Gopal’s passion for statistics and his gift for remembering details pushed him on to the field of records. Today, three rooms in his south Bangalore abode house stockpiles of the scorecards of every Test played since 1877 and every one-day international played since 1971. Also heaped in these rooms are some rare books on cricket and souvenirs such as an autographed picture of the Indian spin quartet of the 70s, and an autographed scoresheet of the first Test he appeared in.

Gopal put his meagre money where his passion is. “I took a loan of Rs 2,000 from my PF account to pick up a set of Wisden books because of my passion to write descriptively about numbers,” he says.

The singular disappointment of his career? He could not make it as statistician for AIR for the matches played in Pakistan during the 1996 World Cup because the central government turned down his application on grounds of security.

Building partnerships
Over the years, Gopal has developed special bonds with several cricketing legends. He has passed them extraordinary details of their own careers and that of their teams. Talking to Hindustan Times, Test captain Anil Kumble gave a measure of Gopal’s labour: “He comes up with all kinds of fantastic stats. He keeps sending us a lot of it and that’s always useful to the team.”
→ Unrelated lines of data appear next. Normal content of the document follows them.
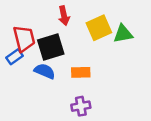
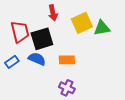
blue rectangle: (14, 57) -> (12, 62), moved
purple cross: (81, 106) -> (67, 88), turned 35

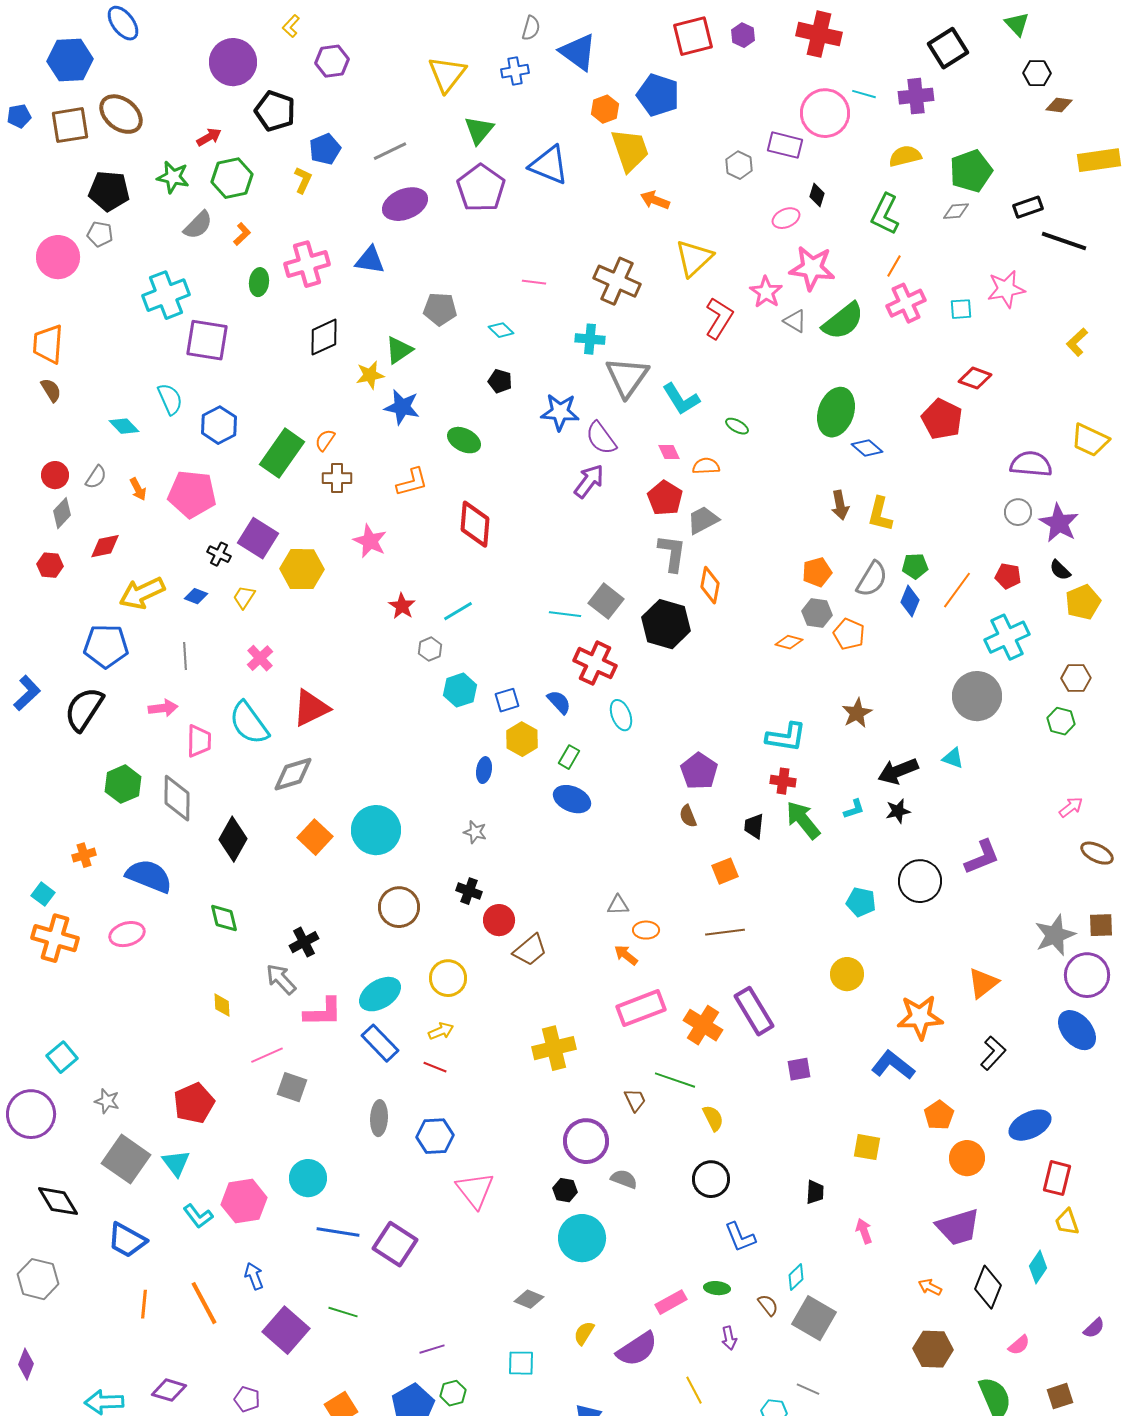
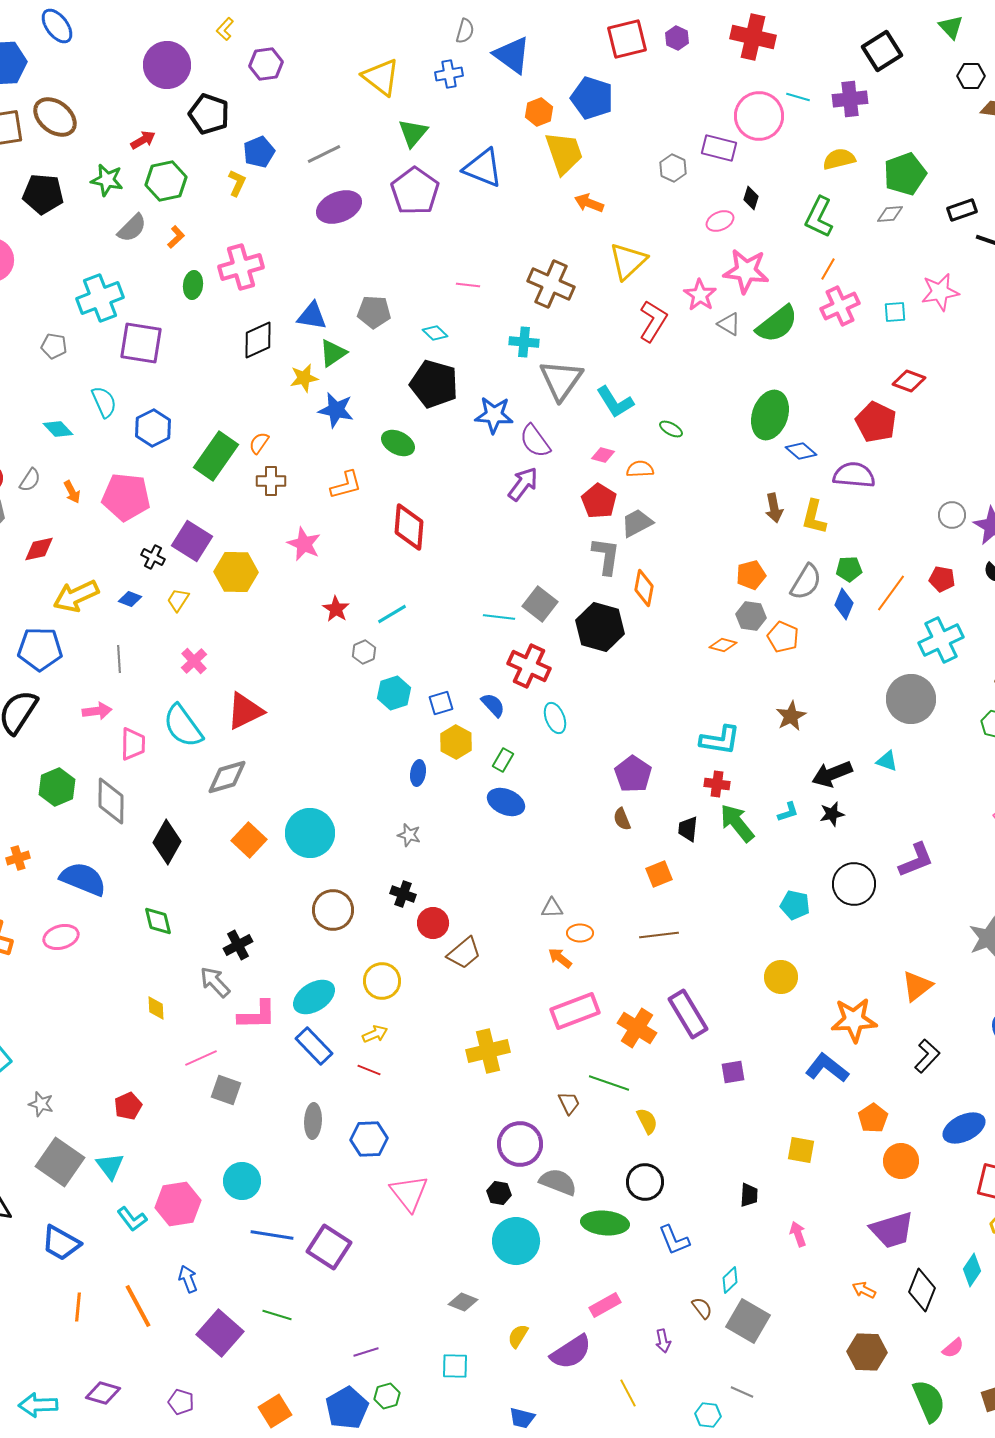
yellow triangle: (447, 74) -> (381, 77), turned -30
gray pentagon: (100, 234) -> (54, 346), moved
blue triangle: (370, 260) -> (312, 316), moved
black pentagon: (500, 381) -> (434, 384), size x2.0
pink diamond: (669, 452) -> (603, 455), turned -50
purple semicircle: (1031, 464) -> (854, 475), moved
red pentagon: (194, 1103) -> (128, 1106), size x0.7
gray semicircle: (624, 1179) -> (558, 1182), size x1.4
green ellipse: (717, 1288) -> (605, 1223), moved, size x1.8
To Gopal, the most satisfying moments are when players acknowledge his effort. “Bishen [Singh Bedi] walked up to me during the golden jubilee match (India vs England, Mumbai, 1980-81) and asked when I would write the next series of commemorative books. Woolmer called Hansie Cronje over and spoke nostalgically after I gave him a book of his performances,” says Gopal.

He of course owes much to his guru, Anandji Dossa, chairman of BCCI’s Statistical Committee formed in 1975-76. “I revere him so much that I decided to name my second son after Anandji.” However, it’s Gopal who pioneered the simple and useful concept of using colour ballpoint pens on scorecards. “It struck me one hot afternoon that drops of perspiration could blotch the scores, so I started using different colors for a single, twos, threes, and boundaries. Its now common among scorers,” he said.

Today, Gopal’s personal scorecard reads: scorer/statistician in 27 Tests and 31 ODIs.

When one keeps aside the scorecard, a man of striking paradoxes emerges. He wanted to be an electrical engineer, but when he passed out in 1971, he ended up joining Dena Bank as a clerk. “For six years, many of my classmates couldn’t get jobs as electrical engineers. I was lucky... and I never gave up writing about performances and facts and figures,” he says.

On his appointment as the official statistician for BCCItv and IPLT20, cricket writer Rajan Bala said: “He has to evolve beyond figures because most eminent writers would know most of it. He must tell us rare stuff such as whether (keeper-batsman) Budhi Kunderan open the bowling for India.”

Gopal does one better: he adds Sunil Gavaskar, ML Jaisimha (both batsmen), V Subramanya and Ramesh Saxena (spinners) to the list of non-bowlers who opened.